Speaking on CNBC's ‘Power Lunch’ show, Under Armour’s chief executive, Kevin Plank, said the brand’s stock was up by more than 9 per cent since the start of the Rio Olympics.
"Really where we're making our dollars is in the U.S., and we have to find ways to parse off dollars that we can utilize and stretch on a global basis. The Olympics is a great example of that. It's a much bigger and longer global play," said Plank.
Under Armour’s success during the Olympics has been boosted by the marketing with its brand ambassador Michael Phelps, who clinched his 18th gold medal in Rio to become the most successful Olympian of all time with a total of 22 medals.
The Phelps ad within the ‘Rule Yourself’ campaign is currently the second most shared ad of the 2016 Olympics, behind only Channel 4's Paralympics spot "We're The Superhumans.". The Droga5-led ad shows the 31 year-old swimmer alone in a pool surrounded by darkness as ‘The Last Goodbye’ by The Kills plays, a nod to the swimmer’s fifth and final Games.
"We made a bet on Michael this year. When we did the ad five months ago, it wasn't a sure thing that Michael was going to have the games that he has had, and I think he's obviously the story," said Plank.

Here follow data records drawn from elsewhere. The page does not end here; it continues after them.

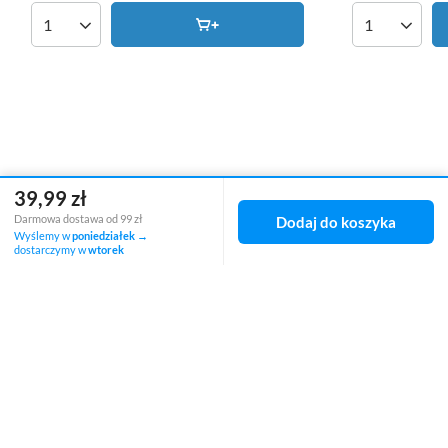
Ilość produktów
Ilość produk
39,99 zł
Darmowa dostawa od 99 zł
Dodaj do koszyka
Zamówienia
Wyślemy w
poniedziałek
→
dostarczymy w
wtorek
Status zamówienia
Śledzenie przesyłki
Chcę zareklamować produkt
Chcę zwrócić produkt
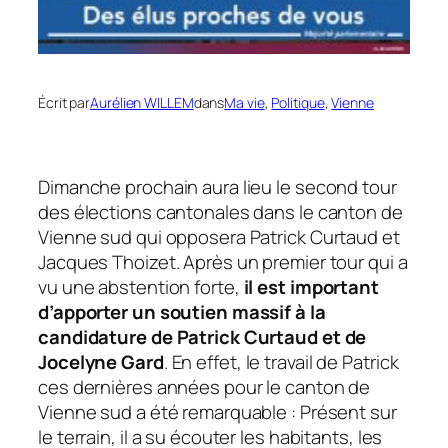
Écrit par
Aurélien WILLEM
dans
Ma vie
, 
Politique
, 
Vienne
Dimanche prochain aura lieu le second tour
des élections cantonales dans le canton de
Vienne sud qui opposera Patrick Curtaud et
Jacques Thoizet. Après un premier tour qui a
vu une abstention forte,
il est important
d’apporter un soutien massif à la
candidature de Patrick Curtaud et de
Jocelyne Gard
. En effet, le travail de Patrick
ces dernières années pour le canton de
Vienne sud a été remarquable : Présent sur
le terrain, il a su écouter les habitants, les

The Baltimore-based sports brand’s surge in stock comes despite missing two of its highest profile athletes at the Olympics in Basketball player Stephen Curry and golfer Jordan Speith.
Discussing the absence of its two high profile stars Plank added: "Without two of our highest profile athletes here, still having the bang for the buck that we have for this Olympics, I think we're pretty proud of the company that's been built. We're bigger than any one individual, any one person."
Other aspects of Under Armour’s success can be attributed to its renewed focused on beating Nike and Adidas at their own game, by channeling its efforts into creating and seeding social video in the hope it can secure a bigger share of voice around its athletes.